2015-08-20

Bronze

Edwin "Gem-Glistening Cup" Cranston's 1993 "review" (really more of a page-by-page list of comments and corrections) of the Princeton Companion to Classical Japanese Literature by Earl Miner, Hiroko Odagiri, and Robert E. Morrell is so impossibly learned that it's practically a course in Japanese literary history all by itself. Here's a short comment on mirrors from page 208; it goes off the rails a bit but I like it:

The article on Ōkagami [literally "the Great Mirror"] offers "a point of some comparative interest" concerning mirrors, suggesting the telescope as the Western counterpoint for the mirror as a device for seeing from afar.
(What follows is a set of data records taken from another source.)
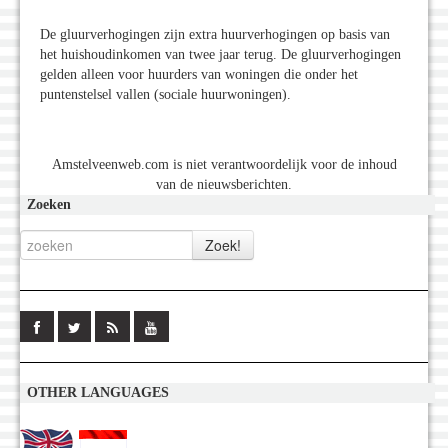
De gluurverhogingen zijn extra huurverhogingen op basis van
het huishoudinkomen van twee jaar terug. De gluurverhogingen
gelden alleen voor huurders van woningen die onder het
puntenstelsel vallen (sociale huurwoningen).
Amstelveenweb.com is niet verantwoordelijk voor de inhoud
van de nieuwsberichten.
Zoeken
OTHER LANGUAGES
As an imaginary vehicle for getting around in the past, the time machine might be of more use to the historian. The thing about mirrors is that they look at you while you look at them. They are portals (portholes?) to a wish-world, East or West, but the vision they offer is mirror-reversed, as one might learn by stepping Through the Looking Glass. They are privy to the secrets of our vanity, ready to be consulted on who is fairest, to lure the Goddess from her cave, or return her Medusan image to the stone. They are the essence of bronze culture, Sun Kings, and crazy houses, and far too potent to be left to mere historiographers.

Cranston also quotes a great "Companion bon mot" on p212: "If Sei Shōnagon did not exist, there would be no one to invent her."

Popularity factor: 2

無名酒:

Personally, I have to say that not only Cranston needs some chill regarding mirrors,* but he should have consulted what Classical Chinese sources had to say on "So, Why the Hell Do We Call These Historical Anecdote Collections Mirrors Anyway?"** (You'd think a guy who uses Latin with such frequency would be familiar with the literature, but perhaps I hang out with too many Jesuits.)
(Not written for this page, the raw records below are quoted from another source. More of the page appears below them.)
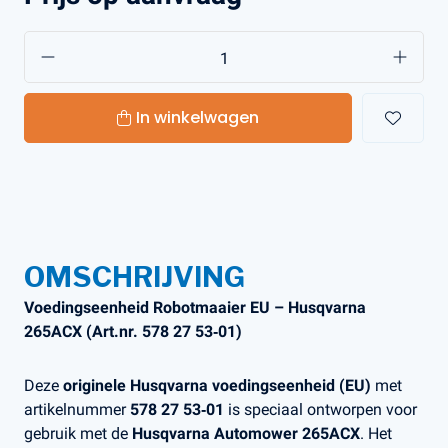
In winkelwagen
OMSCHRIJVING
Voedingseenheid Robotmaaier EU – Husqvarna
265ACX (Art.nr. 578 27 53‑01)
Deze
originele Husqvarna voedingseenheid (EU)
met
artikelnummer
578 27 53‑01
is speciaal ontworpen voor
gebruik met de
Husqvarna Automower 265ACX
. Het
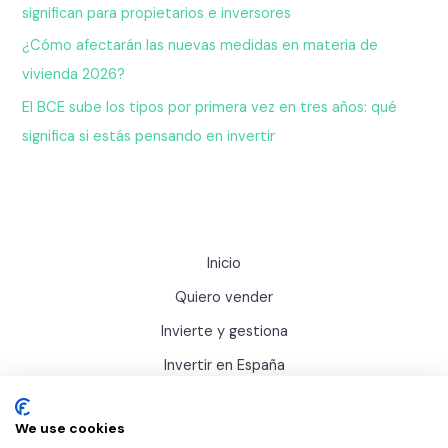
significan para propietarios e inversores
¿Cómo afectarán las nuevas medidas en materia de
vivienda 2026?
El BCE sube los tipos por primera vez en tres años: qué
significa si estás pensando en invertir
Inicio
Quiero vender
Invierte y gestiona
Invertir en España
Actualidad
We use cookies
Sobre Inviertis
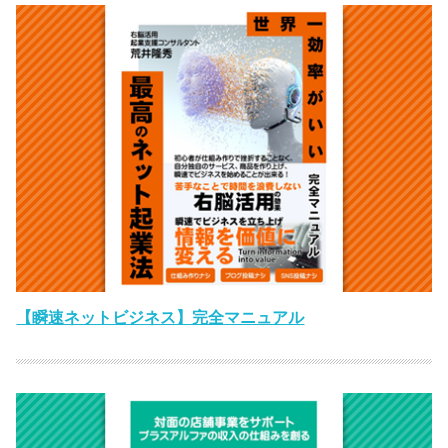
【瞬速ネットビジネス】完全マニュアル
*I agree with him on many points, even so, and even have my own cranky opinions about the Companion that he left out. But I like to think I have slightly more chill, at least in print.

I also disagree with him on points not involving mirrors, but then scholarship has moved on (particularly on private or public as an issue).
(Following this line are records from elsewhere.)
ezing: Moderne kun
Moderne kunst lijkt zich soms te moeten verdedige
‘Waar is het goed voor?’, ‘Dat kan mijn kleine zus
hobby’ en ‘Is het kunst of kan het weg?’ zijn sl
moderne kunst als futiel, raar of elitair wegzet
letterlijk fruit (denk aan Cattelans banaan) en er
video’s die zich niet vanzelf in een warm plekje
**(Possibly that's one of the Seder questions, but I have to admit I'm unsure.)


Matt:

The thing about it is that he doesn't really address their comment. It feels like an idea that he's had rattling around for a while but couldn't be bothered developing into a Festschrift paper. But I do like it as a mini-fantasia. (And yeah, this whole review is so odd -- I mean it is valuable to have a list of errata but I'm left wondering what I, less knowledgable than Cranston (to put it mildly) am to think of the book overall. Is everything except what he mentions here Cranston-approved? Is it ultimately a good source for Noh info or not? etc. Kind of academic (heh) in my case because I have access to Japanese sources directly, but it makes me wonder what people thought of it at the time.)

You should mail me in private about your cranky opinions! It's the closest thing I have to informal word-of-mouth transmission of academic metaknowledge.